CPI: Make Your Own Metrics
We update our CPI checklist for March 2023 and break out the Big 5 categories and add-ons that comprise over 85% of the index.
Any decline in the headline CPI is a good thing, but the mix of metrics gets more complex as energy deflates (for now) and we see such a wide range across goods and services from high to negative.
We like the “ex” family at this point as some variation on the CPI recipe should get more focus from here with “All Items ex-Shelter” at 3.4% right at the top of the relevance list followed by “Services less rent of shelter” at 6.1%.
The favorable YoY comps math is now starting to kick in since the invasion of Ukraine and the flow-through of all the supplier chain and feedstock problems that came with the oil and gas spike.
With a bigger selection of sentiment shapers to be found in the CPI line items, we thought the make-your-own pizza theme applied. There are a range of metrics that can mean more in the sea level economy (as opposed to the FOMC gathering of pedigreed, more theoretically driven “smaht guys”). Core CPI is now well under headline CPI on the swing in energy inflation, and that is one that requires some mental readjustment on the key drivers.
Among the notable Special Aggregate Indexes that show up in the CPI release each month, we routinely look at the following:
All items less shelter: This one stands at a more optimistic 3.4%. The “shelter CPI” theories are painfully theoretical and not very relevant to someone whose rent is fixed for 1 or 2 years or who might own a house with no mortgage or a fixed monthly mortgage. The shelter CPI does not fit the “cash in, cash out” school of household bookkeeping. The shelter metrics and especially “owners’ equivalent rent” comes with an asterisk (and is often ignored by analysts). There are plenty of timely alternatives to assess housing direct costs.
Services less rent of shelter: This one stands at 6.1% and has been the tougher nut to crack in the inflation picture. Rent for those who “literally rent” is relevant but can very widely by region for household sentiment. Shelter CPI is not timely for the month-to-month realities of when it “reprices.”
Services less energy services: This is a high-level measure that stands at 7.1%, and that is a lofty number still. Ex-food as a metric is hard for many to stomach, but the ex-Energy Services one highlights the breadth of Services inflation. The labor intensity or pricing power along the Services supplier chain really is a drill-down exercise by category.

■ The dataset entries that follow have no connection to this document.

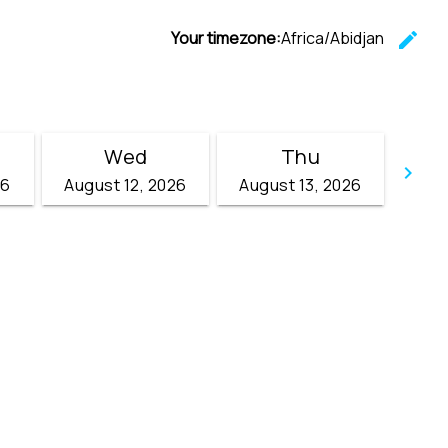
Your timezone:
Africa/Abidjan
edit
C
Wed
Thu
keyboard_arrow_right
26
August 12, 2026
August 13, 2026
Go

All items less food, shelter, and energy: This one stands at 3.7%. This is basically Core Inflation adjusted for shelter inflation. We don’t see it as all that relevant to a consumer, but those who like Core Inflation can use this to satisfy their objections to a highly questionable methodology and weighting assigned to Shelter in CPI. You tend to need to eat even if you live in the woods and walk the earth. Then again, you can eat what you kill in the woods.
The Big 5 and add-ons…
Below we break out the Big 5 as we do each month (see CPI: Feb 2023 Big 5 and Add-Ons 3-14-23). This Big 5 group accounts for almost 75% of the CPI index (74.6%) for March 2023. We tailored our own combination of Automotive related inflation trends since we believe the focus on just new vehicles and used vehicles prices misses a lot of the cost pressures in owning a car (see Automotive Inflation: More than Meets the Eye 10-17-22)
The second chart in the mix further below includes numerous categories near and dear to many households and those add another 11.2% for a total of almost 86% for the combined line items. Those include the usual suspects of daily household life from Recreation Services to Apparel and Phone/Internet among others. Recreation is where a lot of payroll action is in the employment statistics and part of the bigger services inflation story in wages.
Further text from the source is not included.